Encrypted drives

Chain of custody may be one thing but if you're travelling global and don't have data encrypted it may be inspected by airport staff - just check out the advisory for Saudia Arabia here. I'm not sure how you record that one on the chain custody, especially if the confiscate the drive.

ronan,
I absolutely agree. I'm looking at every angle and not presenting my own opinion here.

So just so I'm clear, are you talking about encrypting them while you are acquiring or afterwards?

Doesn't matter really, as long as the target disk/image is encrypted. The disk can be encrypted before acquisition, during or after, though during would complicate things unless it's hardware level.

What specific encryption laws you are talking about? With respect to chain of custody, are you talking about being able to state that the data hasn't altered or that the data hasn't leaked? With the former, that is done through documentation and verification of hashes. With the latter, it is more difficult, but we prevent leakage with strict rules regarding transportation of the data as well as where it is stored - in a controlled access room within our offices.

I do think, though, that encryption is something that the industry needs to start considering.

Greg,
I'm referring to laws such as those referenced in the following article http//www.scmagazineus.com/New-laws-require-data-encryption/article/115552/ . Generally called "data breach laws".

It's more a question of data leakage or asset theft. If the drive containing the image is lost in transit, or stolen.

Chain of custody may be one thing but if you're travelling global and don't have data encrypted it may be inspected by airport staff - just check out the advisory for Saudia Arabia here. I'm not sure how you record that one on the chain custody, especially if the confiscate the drive.

I'm curious how often people have problems traveling with evidence? In terms of it possibly getting confiscated. From the experiences I have usually when I end up telling security what I do and if they could be careful because "x" case has evidence in it, they usually are more accommodating.

That being said I haven't traveled internationally with evidence, so I don't know if the attitude changes.

Tom

I'm curious how often people have problems traveling with evidence? In terms of it possibly getting confiscated. From the experiences I have usually when I end up telling security what I do and if they could be careful because "x" case has evidence in it, they usually are more accommodating.

About 18 months ago I traveled back from Mexico City. No problem getting there with the equipment or coming back. I can't even remember if they looked through the bags at the equipment - I had about a half dozen hard drives and a bunch of various write blockers and internal PCI cards.

Also neither I nor my staff have had any problems traveling domestically.

Greetings,

I had significant problems traveling in Asia and will forever be more cautious.

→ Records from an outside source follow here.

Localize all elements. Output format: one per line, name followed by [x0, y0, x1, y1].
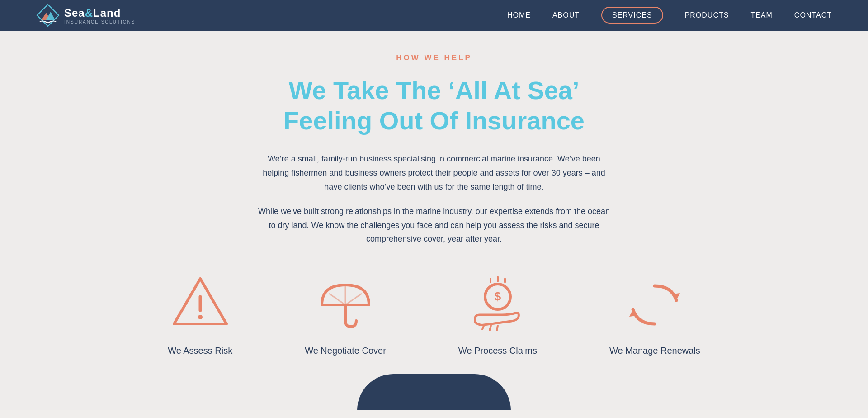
- svg-line-11: [345, 294, 362, 305]
- main-section: HOW WE HELP We Take The ‘All At Sea’ Fee…: [0, 31, 868, 410]
- nav-link-about[interactable]: ABOUT: [552, 11, 580, 19]
- brand-name: Sea&Land: [64, 7, 135, 19]
- bottom-arch: [9, 374, 859, 410]
- nav-item-about[interactable]: ABOUT: [552, 11, 580, 19]
- logo-text: Sea&Land INSURANCE SOLUTIONS: [64, 7, 135, 24]
- service-label-negotiate-cover: We Negotiate Cover: [305, 346, 386, 356]
- nav-item-products[interactable]: PRODUCTS: [685, 11, 729, 19]
- description-2: While we’ve built strong relationships i…: [258, 204, 610, 246]
- nav-link-contact[interactable]: CONTACT: [794, 11, 832, 19]
- svg-line-10: [329, 294, 345, 305]
- nav-link-services[interactable]: SERVICES: [601, 7, 663, 24]
- logo[interactable]: Sea&Land INSURANCE SOLUTIONS: [36, 4, 135, 27]
- service-assess-risk: We Assess Risk: [168, 273, 232, 356]
- service-label-process-claims: We Process Claims: [458, 346, 537, 356]
- service-manage-renewals: We Manage Renewals: [609, 273, 700, 356]
- headline: We Take The ‘All At Sea’ Feeling Out Of …: [9, 75, 859, 136]
- headline-line1: We Take The ‘All At Sea’: [288, 76, 579, 104]
- arch-shape: [357, 374, 511, 410]
- nav-item-team[interactable]: TEAM: [750, 11, 772, 19]
- nav-link-team[interactable]: TEAM: [750, 11, 772, 19]
- service-negotiate-cover: We Negotiate Cover: [305, 273, 386, 356]
- coin-hand-icon: $: [466, 273, 529, 337]
- nav-links: HOME ABOUT SERVICES PRODUCTS TEAM CONTAC…: [507, 11, 832, 19]
- svg-point-5: [198, 315, 203, 319]
- svg-marker-0: [37, 5, 59, 26]
- nav-link-products[interactable]: PRODUCTS: [685, 11, 729, 19]
- brand-sub: INSURANCE SOLUTIONS: [64, 19, 135, 24]
- refresh-arrows-icon: [623, 273, 686, 337]
- service-process-claims: $ We Process Claims: [458, 273, 537, 356]
- logo-icon: [36, 4, 60, 27]
- umbrella-icon: [314, 273, 377, 337]
- description-1: We’re a small, family-run business speci…: [262, 152, 606, 194]
- service-label-assess-risk: We Assess Risk: [168, 346, 232, 356]
- headline-line2: Feeling Out Of Insurance: [283, 106, 585, 135]
- svg-text:$: $: [495, 290, 501, 303]
- service-label-manage-renewals: We Manage Renewals: [609, 346, 700, 356]
- warning-triangle-icon: [169, 273, 232, 337]
- services-row: We Assess Risk We Negotiate Cover: [9, 273, 859, 356]
- navbar: Sea&Land INSURANCE SOLUTIONS HOME ABOUT …: [0, 0, 868, 31]
- nav-item-services[interactable]: SERVICES: [601, 11, 663, 19]
- nav-item-home[interactable]: HOME: [507, 11, 531, 19]
- nav-link-home[interactable]: HOME: [507, 11, 531, 19]
- nav-item-contact[interactable]: CONTACT: [794, 11, 832, 19]
- eyebrow: HOW WE HELP: [9, 53, 859, 62]
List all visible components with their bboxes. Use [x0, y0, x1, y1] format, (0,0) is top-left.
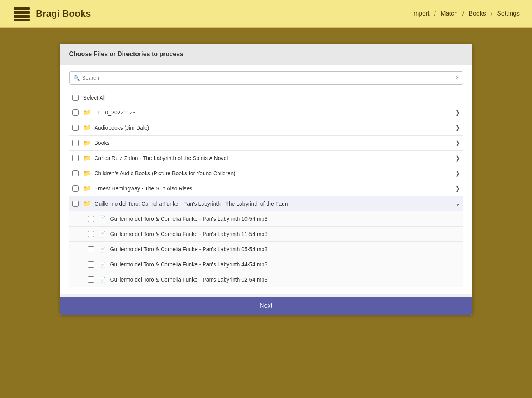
item-checkbox[interactable] — [88, 216, 94, 222]
folder-icon: 📁 — [83, 185, 91, 192]
card-header: Choose Files or Directories to process — [60, 44, 472, 65]
folder-icon: 📁 — [83, 200, 91, 207]
item-label: Ernest Hemingway - The Sun Also Rises — [95, 185, 452, 192]
item-checkbox[interactable] — [88, 231, 94, 237]
list-item[interactable]: 📁 Children's Audio Books (Picture Books … — [69, 166, 463, 181]
select-all-row: Select All — [69, 91, 463, 105]
select-all-checkbox[interactable] — [72, 95, 79, 101]
list-item[interactable]: 📁 Carlos Ruiz Zafon - The Labyrinth of t… — [69, 151, 463, 166]
item-checkbox[interactable] — [72, 125, 79, 131]
logo-area: Bragi Books — [12, 4, 91, 23]
search-container: 🔍 × — [69, 71, 463, 85]
search-input[interactable] — [69, 71, 463, 85]
file-icon: 📄 — [99, 261, 106, 268]
list-item[interactable]: 📁 Ernest Hemingway - The Sun Also Rises … — [69, 181, 463, 196]
svg-rect-2 — [14, 15, 30, 18]
chevron-right-icon: ❯ — [455, 185, 460, 192]
nav-books[interactable]: Books — [469, 10, 486, 17]
list-item-sub[interactable]: 📄 Guillermo del Toro & Cornelia Funke - … — [69, 257, 463, 272]
app-header: Bragi Books Import / Match / Books / Set… — [0, 0, 532, 28]
item-label: Children's Audio Books (Picture Books fo… — [95, 170, 452, 176]
item-checkbox[interactable] — [72, 109, 79, 116]
file-icon: 📄 — [99, 246, 106, 253]
list-item-sub[interactable]: 📄 Guillermo del Toro & Cornelia Funke - … — [69, 272, 463, 287]
item-checkbox[interactable] — [88, 246, 94, 252]
main-content: Choose Files or Directories to process 🔍… — [0, 28, 532, 330]
item-label: Books — [95, 140, 452, 146]
item-checkbox[interactable] — [72, 155, 79, 161]
list-item-sub[interactable]: 📄 Guillermo del Toro & Cornelia Funke - … — [69, 211, 463, 227]
nav-sep-3: / — [491, 10, 492, 17]
item-checkbox[interactable] — [72, 185, 79, 192]
main-nav: Import / Match / Books / Settings — [412, 10, 520, 17]
chevron-right-icon: ❯ — [455, 155, 460, 161]
folder-icon: 📁 — [83, 139, 91, 146]
item-label: Guillermo del Toro & Cornelia Funke - Pa… — [110, 246, 460, 252]
search-clear-button[interactable]: × — [455, 74, 459, 81]
nav-sep-2: / — [462, 10, 464, 17]
next-button[interactable]: Next — [60, 297, 472, 315]
file-list: 📁 01-10_20221123 ❯ 📁 Audiobooks (Jim Dal… — [69, 105, 463, 287]
folder-icon: 📁 — [83, 170, 91, 177]
list-item-sub[interactable]: 📄 Guillermo del Toro & Cornelia Funke - … — [69, 227, 463, 242]
file-icon: 📄 — [99, 215, 106, 222]
item-label: Audiobooks (Jim Dale) — [95, 125, 452, 131]
list-item[interactable]: 📁 Books ❯ — [69, 136, 463, 151]
item-label: Guillermo del Toro & Cornelia Funke - Pa… — [110, 276, 460, 283]
chevron-right-icon: ❯ — [455, 125, 460, 131]
chevron-down-icon: ⌄ — [455, 201, 460, 207]
svg-rect-0 — [14, 7, 30, 10]
list-item[interactable]: 📁 01-10_20221123 ❯ — [69, 105, 463, 120]
card-body: 🔍 × Select All 📁 01-10_20221123 ❯ — [60, 65, 472, 294]
file-chooser-card: Choose Files or Directories to process 🔍… — [60, 44, 472, 315]
item-checkbox[interactable] — [72, 170, 79, 176]
item-label: Guillermo del Toro, Cornelia Funke - Pan… — [95, 201, 452, 207]
item-checkbox[interactable] — [88, 276, 94, 283]
folder-icon: 📁 — [83, 124, 91, 131]
item-label: Guillermo del Toro & Cornelia Funke - Pa… — [110, 231, 460, 237]
item-checkbox[interactable] — [88, 261, 94, 268]
nav-sep-1: / — [434, 10, 436, 17]
svg-rect-3 — [14, 19, 30, 21]
list-item-sub[interactable]: 📄 Guillermo del Toro & Cornelia Funke - … — [69, 242, 463, 257]
select-all-label: Select All — [83, 95, 460, 101]
folder-icon: 📁 — [83, 155, 91, 162]
nav-import[interactable]: Import — [412, 10, 429, 17]
item-label: Guillermo del Toro & Cornelia Funke - Pa… — [110, 261, 460, 268]
item-label: Carlos Ruiz Zafon - The Labyrinth of the… — [95, 155, 452, 161]
item-label: 01-10_20221123 — [95, 109, 452, 116]
item-label: Guillermo del Toro & Cornelia Funke - Pa… — [110, 216, 460, 222]
chevron-right-icon: ❯ — [455, 170, 460, 176]
app-name: Bragi Books — [36, 8, 91, 19]
item-checkbox[interactable] — [72, 201, 79, 207]
chevron-right-icon: ❯ — [455, 140, 460, 146]
logo-icon — [12, 4, 31, 23]
list-item-expanded[interactable]: 📁 Guillermo del Toro, Cornelia Funke - P… — [69, 196, 463, 211]
card-title: Choose Files or Directories to process — [69, 51, 183, 57]
nav-match[interactable]: Match — [441, 10, 458, 17]
file-icon: 📄 — [99, 231, 106, 238]
svg-rect-1 — [14, 11, 30, 14]
file-icon: 📄 — [99, 276, 106, 283]
list-item[interactable]: 📁 Audiobooks (Jim Dale) ❯ — [69, 120, 463, 136]
chevron-right-icon: ❯ — [455, 109, 460, 116]
nav-settings[interactable]: Settings — [497, 10, 520, 17]
folder-icon: 📁 — [83, 109, 91, 116]
item-checkbox[interactable] — [72, 140, 79, 146]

Also, to state the obvious, if you check the cases containing your drives then your COC is broken. This is why I tend to ship drives back, encrypted, via two different carriers, or at least on two different days.

-David

Hi All,

I know within the big four that encryption is a way of life. Although encrypting the target drives limits our acquisition options, it was deemed a necessary hit to ensure that the client data that we transport off site is as secure as we can make it. Preparing an encrypted drive is no hassle nor is setting it up to retrieve the image (we used truecrypt). There will be a performance hit sure, but as mentioned above I don't think it's really noticable. Saying that it does depend on the encryption used to how much of a performance hit you'll take, using say AES it will be small but you can use upto 3 encryption algorithms at once in truecrypt and that really effects perfomance.

In terms of if the data is stolen or lost. What would you prefer to tell the client, that the information was on a open hdd and that potentially someone out there has access to sensitive data or that is was securely encrypted and virtually unreadable. I mean they're still going to be *angry* sure, but does it not atleast minimise the impact (even just a little)?

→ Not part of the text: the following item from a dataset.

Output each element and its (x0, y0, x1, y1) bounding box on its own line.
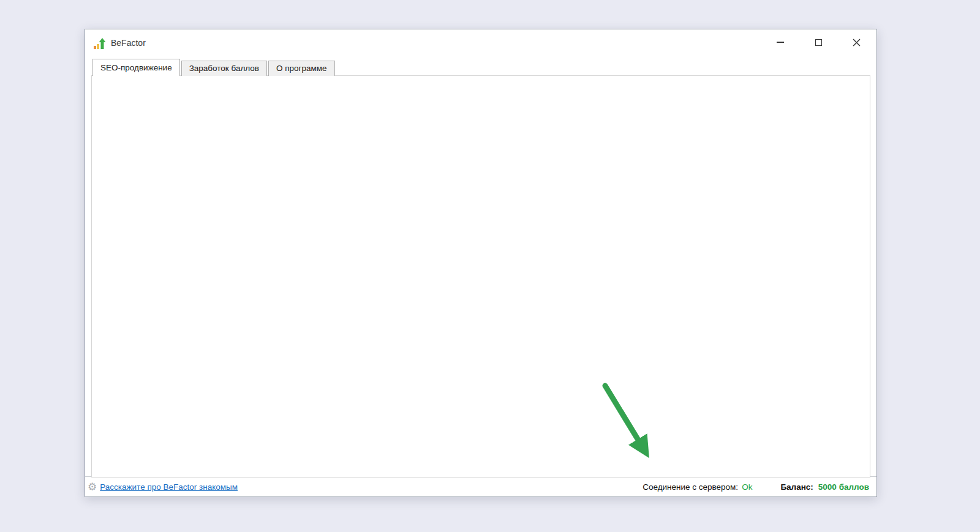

I personally think it should be something the industry looks into. Having encryption is just another link in the chain of custody/data integrity.

Just my thoughts,

Cheers,

Kev

Greetings,

I had significant problems traveling in Asia and will forever be more cautious.

Also, to state the obvious, if you check the cases containing your drives then your COC is broken. This is why I tend to ship drives back, encrypted, via two different carriers, or at least on two different days.

-David

You're arguing that checking your evidence on a plane breaks your chain of custody, but shipping doesn't? One is as bad as the other, but this is why tamper-evident bags/envelopes exist. That said, I have always carried on.